Anyone remember Fidonet?
Yes! Though I only got on it to get to the Internet. I got online in '87, but I didn't quite realise I was online.
Uh, not that I thought all those other people were in the next room or anything. I just never thought of "online" as a thing.
I remember knowing
of
fidonet, mostly. Y'all are old.
I sincerely expected criticism about my writing, and some of me as a human (like being described as needy or whiny or a variety of issues I'll cop to...and the reviewer does describe me in those terms which I'm cool with), but I weirdly never expected the subject matter to be criticized as obsolete/archaic.
I'm also sort of floored by the amount of criticism I've seen about the book, by people who haven't read the book.
Uh, not that I thought all those other people were in the next room or anything. I just never thought of "online" as a thing.
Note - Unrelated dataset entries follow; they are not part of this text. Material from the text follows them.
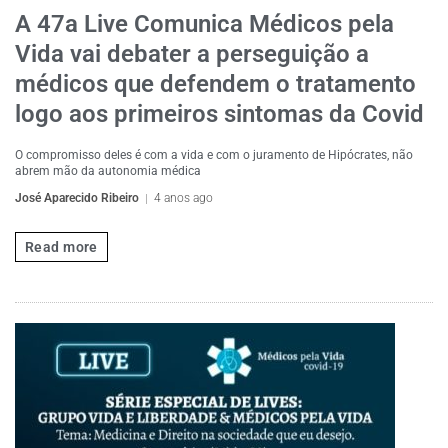
A 47a Live Comunica Médicos pela
Vida vai debater a perseguição a
médicos que defendem o tratamento
logo aos primeiros sintomas da Covid
O compromisso deles é com a vida e com o juramento de Hipócrates, não
abrem mão da autonomia médica
José Aparecido Ribeiro
4 anos ago
Read more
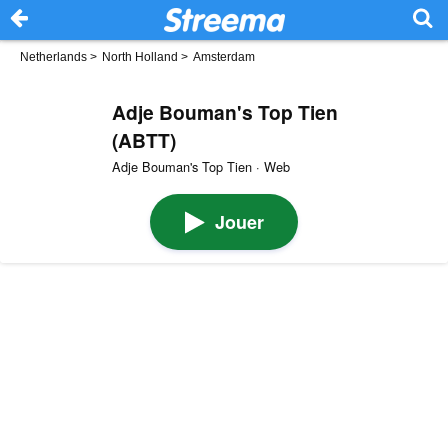
Netherlands
>
North Holland
>
Amsterdam
Adje Bouman's Top Tien
(ABTT)
Adje Bouman's Top Tien · Web
Jouer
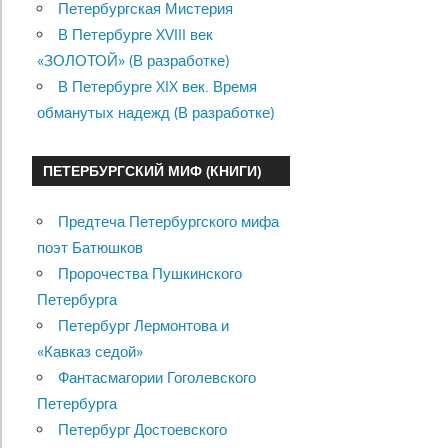
Петербургская Мистерия
В Петербурге XVIII век
«ЗОЛОТОЙ» (В разработке)
В Петербурге XIX век. Время
обманутых надежд (В разработке)
ПЕТЕРБУРГСКИЙ МИФ (КНИГИ)
Предтеча Петербургского мифа
поэт Батюшков
Пророчества Пушкинского
Петербурга
Петербург Лермонтова и
«Кавказ седой»
Фантасмагории Гоголевского
Петербурга
Петербург Достоевского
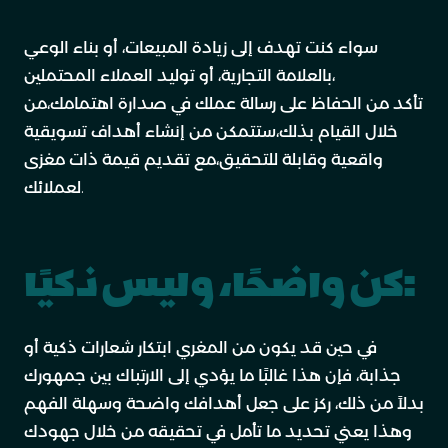
سواء كنت تهدف إلى زيادة المبيعات، أو بناء الوعي
بالعلامة التجارية، أو توليد العملاء المحتملين،
تأكد من الحفاظ على رسالة عملك في صدارة اهتمامك،من
خلال القيام بذلك،ستتمكن من إنشاء أهداف تسويقية
واقعية وقابلة للتحقيق،مع تقديم قيمة ذات مغزى
لعملائك.
كن واضحًا، وليس ذكيًا:
في حين قد يكون من المغري ابتكار شعارات ذكية أو
جذابة، فإن هذا غالبًا ما يؤدي إلى الارتباك بين جمهورك
بدلاً من ذلك، ركز على جعل أهدافك واضحة وسهلة الفهم
وهذا يعني تحديد ما تأمل في تحقيقه من خلال جهودك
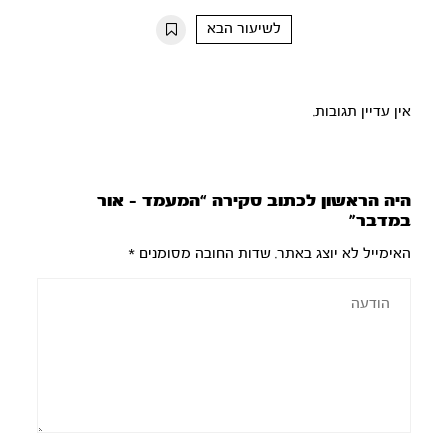
10s
10s
לשיעור הבא
אין עדיין תגובות.
היה הראשון לכתוב סקירה “המעמד – אור
במדבר”
האימייל לא יוצג באתר.
שדות החובה מסומנים
*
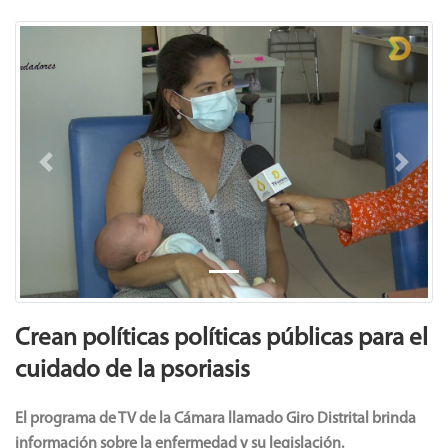
Previous
Next
Crean políticas políticas públicas para el
cuidado de la psoriasis
El programa de TV de la Cámara llamado Giro Distrital brinda
información sobre la enfermedad y su legislación.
One of the first BBSs I was on was The Well. I remember being a little amazed, thinking, "My computer is connected to a computer in
San Francisco.
I'm using my computer to communicate with other computer users, most of whom are 2000 miles away."
This was in 1991.
I love the term " squishy enthusiasm"!
The whole not-explicitly-articulated-but-still-vaguely-present air of "My fandom is respectable because we're all just madly cerebrating brains in jars!" thing bugged me. Not least because one of the points of the book is that media fannishness isn't really any weirder than, say, sports fannishness. In the eyes of much of the country, Suzi is a dedicated fan and an awesome delightful person (and the girl that many season ticket holders dream of) because she wears a green and yellow wig to A's games and paints her nails green and yellow during the baseball season, but if she went to meet a bunch of us dressed in, say, a prom dress and a black leather jacket and carrying a pointy piece of wood she'd be a wretched loser? Why is one fannishness applauded and beloved and All American and the other punched in the gut and shoved into lockers? Even (just a little) by other fans of the very same media?
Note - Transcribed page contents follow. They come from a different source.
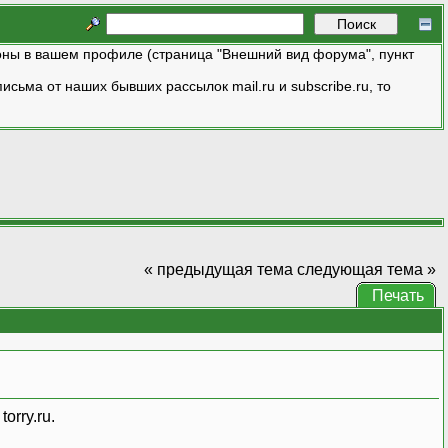
ны в вашем профиле (страница "Внешний вид форума", пункт
исьма от наших бывших рассылок mail.ru и subscribe.ru, то
« предыдущая тема
следующая тема »
Печать
orry.ru.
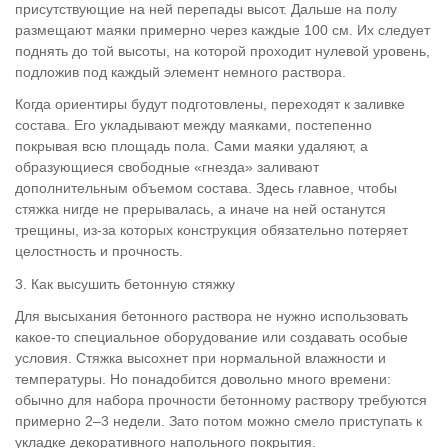
присутствующие на ней перепады высот. Дальше на полу
размещают маяки примерно через каждые 100 см. Их следует
поднять до той высоты, на которой проходит нулевой уровень,
подложив под каждый элемент немного раствора.
Когда ориентиры будут подготовлены, переходят к заливке
состава. Его укладывают между маяками, постепенно
покрывая всю площадь пола. Сами маяки удаляют, а
образующиеся свободные «гнезда» заливают
дополнительным объемом состава. Здесь главное, чтобы
стяжка нигде не прерывалась, а иначе на ней останутся
трещины, из-за которых конструкция обязательно потеряет
целостность и прочность.
3. Как высушить бетонную стяжку
Для высыхания бетонного раствора не нужно использовать
какое-то специальное оборудование или создавать особые
условия. Стяжка высохнет при нормальной влажности и
температуры. Но понадобится довольно много времени:
обычно для набора прочности бетонному раствору требуются
примерно 2–3 недели. Зато потом можно смело приступать к
укладке декоративного напольного покрытия.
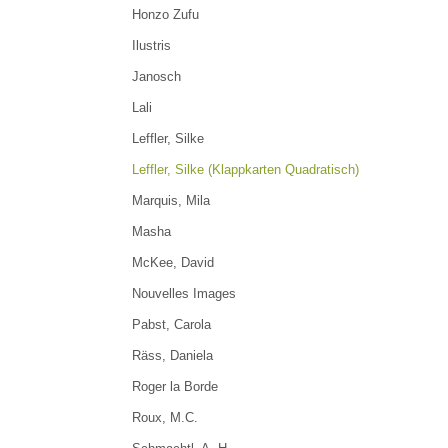
Honzo Zufu
Ilustris
Janosch
Lali
Leffler, Silke
Leffler, Silke (Klappkarten Quadratisch)
Marquis, Mila
Masha
McKee, David
Nouvelles Images
Pabst, Carola
Räss, Daniela
Roger la Borde
Roux, M.C.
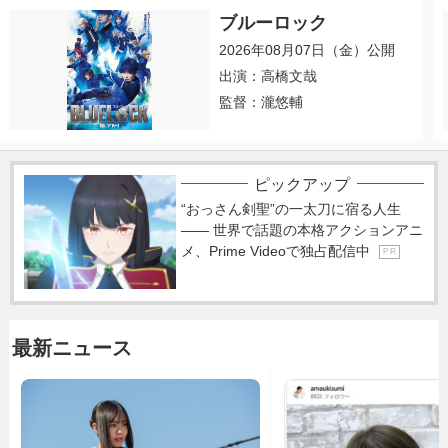
ブルーロック
2026年08月07日（金）公開
出演：高橋文哉
監督：瀧悠輔
ピックアップ
“おっさん剣聖”の一太刀に宿る人生
―― 世界で話題の本格アクションアニ
メ、Prime Videoで独占配信中
P R
最新ニュース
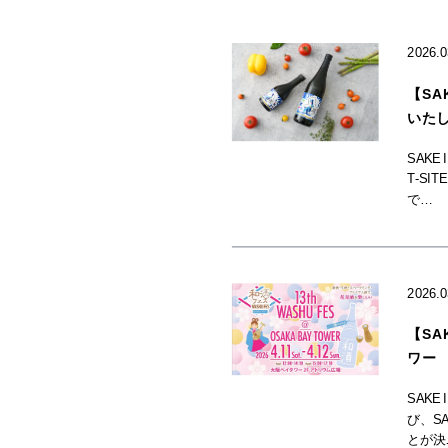
2026.
【SAK
いたしま
SAKE
T-S
で…
2026.
【SA
ワー
SAK
び、S
とが決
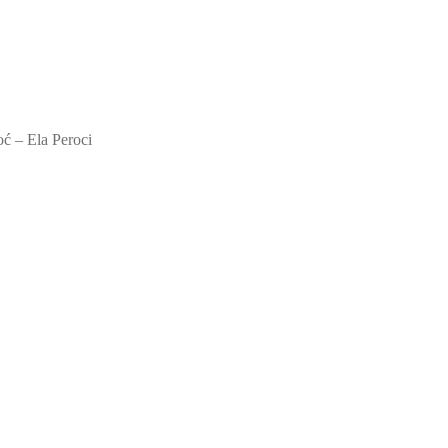
oć – Ela Peroci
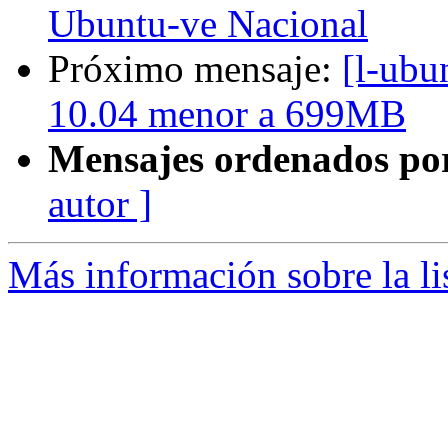
Ubuntu-ve Nacional
Próximo mensaje:
[l-ubu
10.04 menor a 699MB
Mensajes ordenados po
autor ]
Más información sobre la li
I mean, I do understand why, but it bugs me when someone
in the fandom
(and she is, whether or not she wants to cop to it) tries to make that "Oh, I'm a fan, but not THAT KIND of fan" distinction. It's all very Jane Austen and the heroine of a novel saying shamefacedly, "Oh, it is only a novel!" Who's gonna stick up for fandom if even fandom is embarrassed by fandom?
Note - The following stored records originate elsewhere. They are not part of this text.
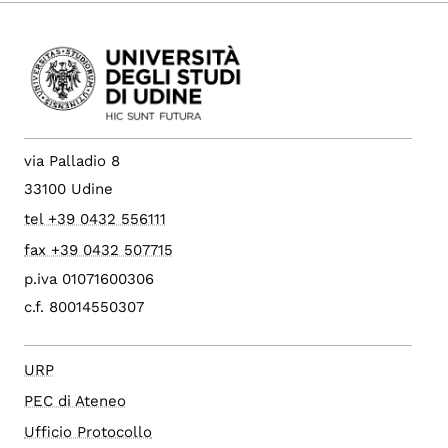
via Palladio 8
33100 Udine
tel +39 0432 556111
fax +39 0432 507715
p.iva 01071600306
c.f. 80014550307
URP
PEC di Ateneo
Ufficio Protocollo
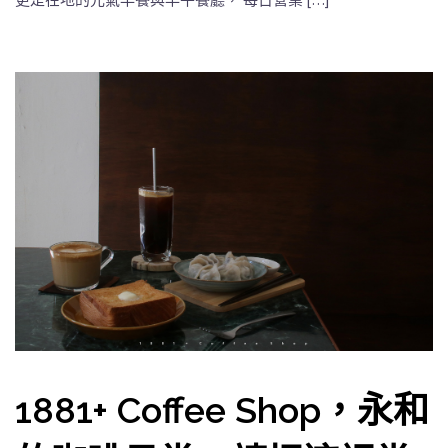
1881+ Coffee Shop，永和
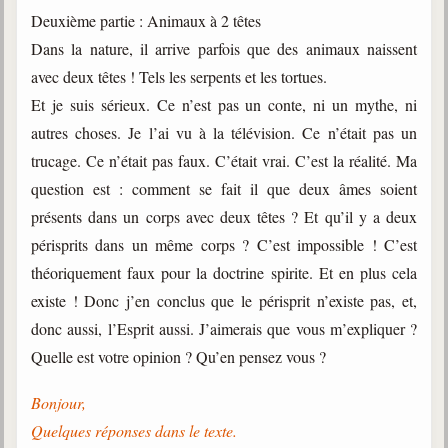
Deuxième partie : Animaux à 2 têtes
Dans la nature, il arrive parfois que des animaux naissent
avec deux têtes ! Tels les serpents et les tortues.
Et je suis sérieux. Ce n’est pas un conte, ni un mythe, ni
autres choses. Je l’ai vu à la télévision. Ce n’était pas un
trucage. Ce n’était pas faux. C’était vrai. C’est la réalité. Ma
question est : comment se fait il que deux âmes soient
présents dans un corps avec deux têtes ? Et qu’il y a deux
périsprits dans un même corps ? C’est impossible ! C’est
théoriquement faux pour la doctrine spirite. Et en plus cela
existe ! Donc j’en conclus que le périsprit n’existe pas, et,
donc aussi, l’Esprit aussi. J’aimerais que vous m’expliquer ?
Quelle est votre opinion ? Qu’en pensez vous ?
Bonjour,
Quelques réponses dans le texte.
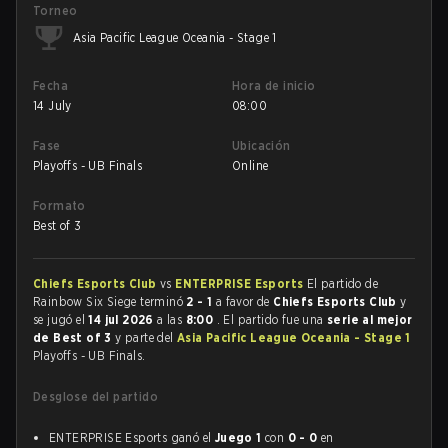
Torneo
Asia Pacific League Oceania - Stage 1
Fecha
Hora de inicio
14 July
08:00
Fase
Ubicación
Playoffs - UB Finals
Online
Formato
Best of 3
Chiefs Esports Club
vs
ENTERPRISE Esports
El partido de
Rainbow Six Siege terminó
2 - 1
a favor de
Chiefs Esports Club
y
se jugó el
14 jul 2026
a las
8:00
. El partido fue una
serie al mejor
de Best of 3
y parte del
Asia Pacific League Oceania - Stage 1
Playoffs - UB Finals.
Desglose del partido
ENTERPRISE Esports ganó el
Juego 1
con
0 - 0
en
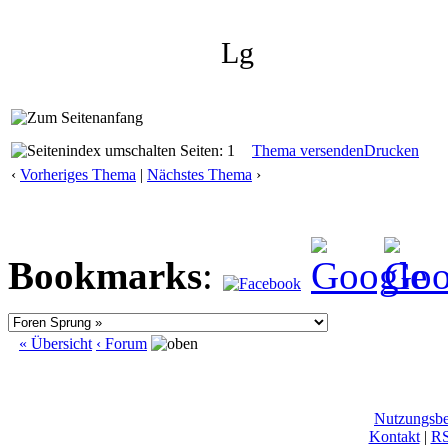
Lg
Seiten: 1
Thema versenden
Drucken
‹
Vorheriges Thema
|
Nächstes Thema
›
Bookmarks
:
« Übersicht
‹ Forum
Nutzungsb
Kontakt
|
R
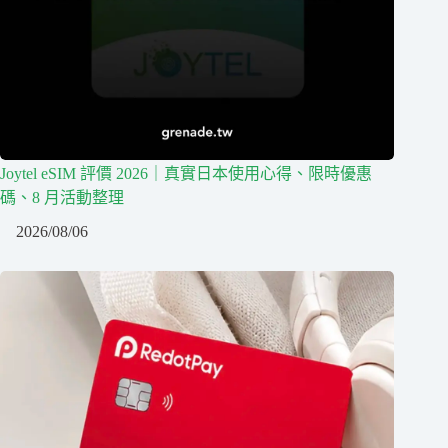
Joytel eSIM 評價 2026｜真實日本使用心得、限時優惠
碼、8 月活動整理
2026/08/06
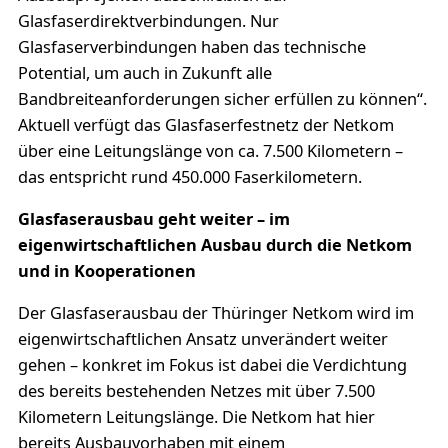
Glasfaserdirektverbindungen. Nur
Glasfaserverbindungen haben das technische
Potential, um auch in Zukunft alle
Bandbreiteanforderungen sicher erfüllen zu können“.
Aktuell verfügt das Glasfaserfestnetz der Netkom
über eine Leitungslänge von ca. 7.500 Kilometern –
das entspricht rund 450.000 Faserkilometern.
Glasfaserausbau geht weiter – im
eigenwirtschaftlichen Ausbau durch die Netkom
und in Kooperationen
Der Glasfaserausbau der Thüringer Netkom wird im
eigenwirtschaftlichen Ansatz unverändert weiter
gehen – konkret im Fokus ist dabei die Verdichtung
des bereits bestehenden Netzes mit über 7.500
Kilometern Leitungslänge. Die Netkom hat hier
bereits Ausbauvorhaben mit einem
Except, you know, the k*tt*ns and the Spuffists. They're totally craxy.
I should also add that it appears as though she enjoyed it and said some pretty nice things.
But I'm just stunned at the idea that it's somehow more difficult to find your tribe online now, than it was ten years ago.
Kathy, here.
eta: The above is the thing that's been bugging me. The "Hey, cool book about a quaint old antiquarian online community!" review is here.
I know it was in the early 80s, on my first apple on the noisy modem Ah, those were the days. We ran at BBS in the late 80s. It never seemed odd to me that I would meet people that I knew "online" until recent years.
I'm also sort of floored by the amount of criticism I've seen about the book, by people who haven't read the book.
This can only be a good thing, honestly-- it's not about your book, it's that lots of people have very personal relationships to their boards that no one has written about, really. You're in an untapped market and people are using the book to talk about something they don't get to talk about. There's metafandom, but there's not really metaboards. It's all part of buzz that gets people to pick up the book!
I know it was in the early 80s, on my first apple on the noisy modem Ah, those were the days.
Huh. I got my first "real" computer in 1985. I knew what modems were but I didn't see what the point of having one was.